_INPUT_:
________________________

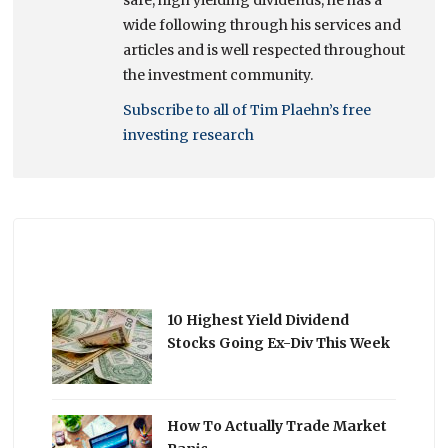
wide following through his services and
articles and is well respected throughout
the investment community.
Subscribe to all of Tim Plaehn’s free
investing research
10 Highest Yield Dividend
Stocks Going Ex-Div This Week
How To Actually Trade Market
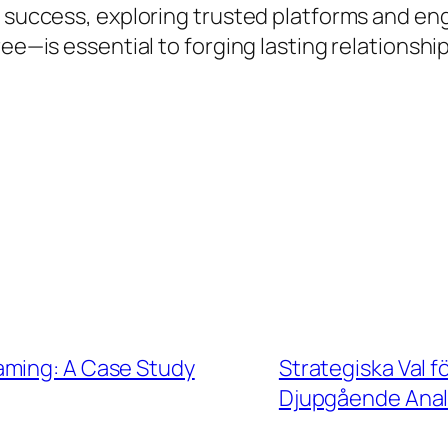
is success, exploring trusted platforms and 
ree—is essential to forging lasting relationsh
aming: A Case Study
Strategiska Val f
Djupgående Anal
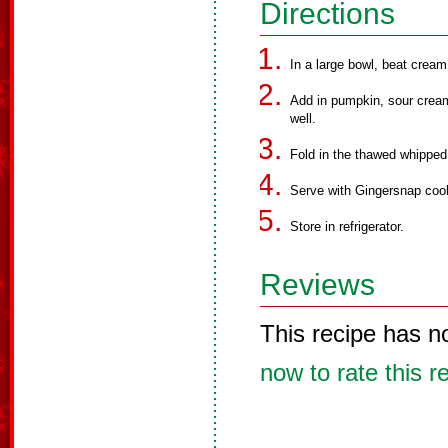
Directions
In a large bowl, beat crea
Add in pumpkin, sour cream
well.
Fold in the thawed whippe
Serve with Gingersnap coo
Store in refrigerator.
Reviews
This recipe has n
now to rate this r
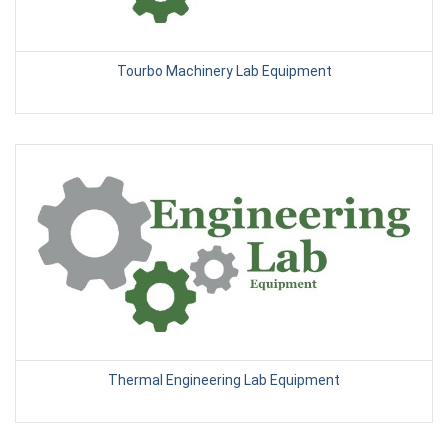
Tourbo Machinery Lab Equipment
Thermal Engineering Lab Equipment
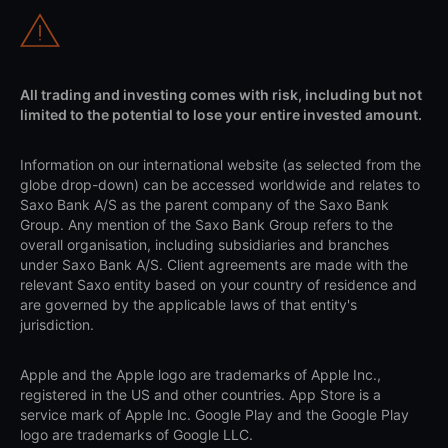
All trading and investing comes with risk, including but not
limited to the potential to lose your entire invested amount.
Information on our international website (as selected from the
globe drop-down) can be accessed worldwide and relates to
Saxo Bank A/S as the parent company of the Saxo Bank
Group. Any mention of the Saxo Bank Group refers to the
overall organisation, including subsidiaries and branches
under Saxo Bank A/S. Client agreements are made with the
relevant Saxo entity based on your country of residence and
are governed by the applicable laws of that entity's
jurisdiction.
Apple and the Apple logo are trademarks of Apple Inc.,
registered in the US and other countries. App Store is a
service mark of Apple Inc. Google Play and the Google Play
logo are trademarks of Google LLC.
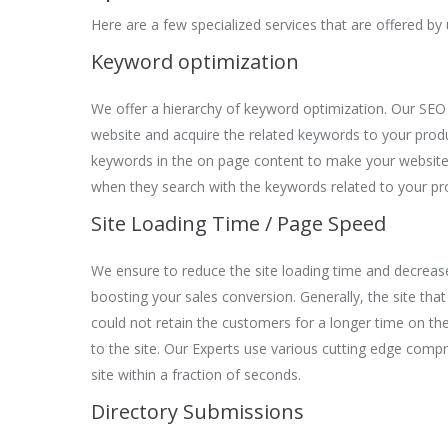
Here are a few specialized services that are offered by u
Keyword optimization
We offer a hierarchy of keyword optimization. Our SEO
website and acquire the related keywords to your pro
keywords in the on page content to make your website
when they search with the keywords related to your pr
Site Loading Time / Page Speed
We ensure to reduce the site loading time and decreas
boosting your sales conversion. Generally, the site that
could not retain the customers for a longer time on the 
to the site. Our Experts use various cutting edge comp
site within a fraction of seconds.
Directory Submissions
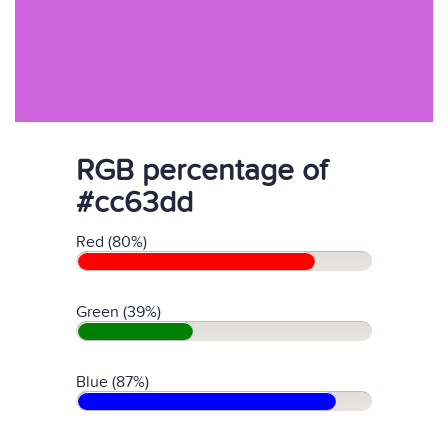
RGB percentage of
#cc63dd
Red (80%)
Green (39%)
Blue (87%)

________________________

Word for word, set down every record, keeping the images out.

_SOLVED PROBLEM_:
wide following through his services and
articles and is well respected throughout
the investment community.
Subscribe to all of Tim Plaehn’s free
investing research
10 Highest Yield Dividend
Stocks Going Ex-Div This Week
How To Actually Trade Market
is success, exploring trusted platforms and 
ree—is essential to forging lasting relationsh
aming: A Case Study
Strategiska Val f
Djupgående Anal
Directions
In a large bowl, beat crea
Add in pumpkin, sour cream
well.
Fold in the thawed whippe
Serve with Gingersnap coo
Store in refrigerator.
Reviews
This recipe has n
now to rate this r
Tourbo Machinery Lab Equipment
Thermal Engineering Lab Equipment
All trading and investing comes with risk, including but not
limited to the potential to lose your entire invested amount.
Information on our international website (as selected from the
globe drop-down) can be accessed worldwide and relates to
Saxo Bank A/S as the parent company of the Saxo Bank
Group. Any mention of the Saxo Bank Group refers to the
overall organisation, including subsidiaries and branches
under Saxo Bank A/S. Client agreements are made with the
relevant Saxo entity based on your country of residence and
are governed by the applicable laws of that entity's
jurisdiction.
Apple and the Apple logo are trademarks of Apple Inc.,
registered in the US and other countries. App Store is a
service mark of Apple Inc. Google Play and the Google Play
logo are trademarks of Google LLC.
Here are a few specialized services that are offered by u
Keyword optimization
We offer a hierarchy of keyword optimization. Our SEO
website and acquire the related keywords to your pro
keywords in the on page content to make your website
when they search with the keywords related to your pr
Site Loading Time / Page Speed
We ensure to reduce the site loading time and decreas
boosting your sales conversion. Generally, the site that
could not retain the customers for a longer time on the 
to the site. Our Experts use various cutting edge comp
site within a fraction of seconds.
Directory Submissions
RGB percentage of
#cc63dd
Red (80%)
Green (39%)
Blue (87%)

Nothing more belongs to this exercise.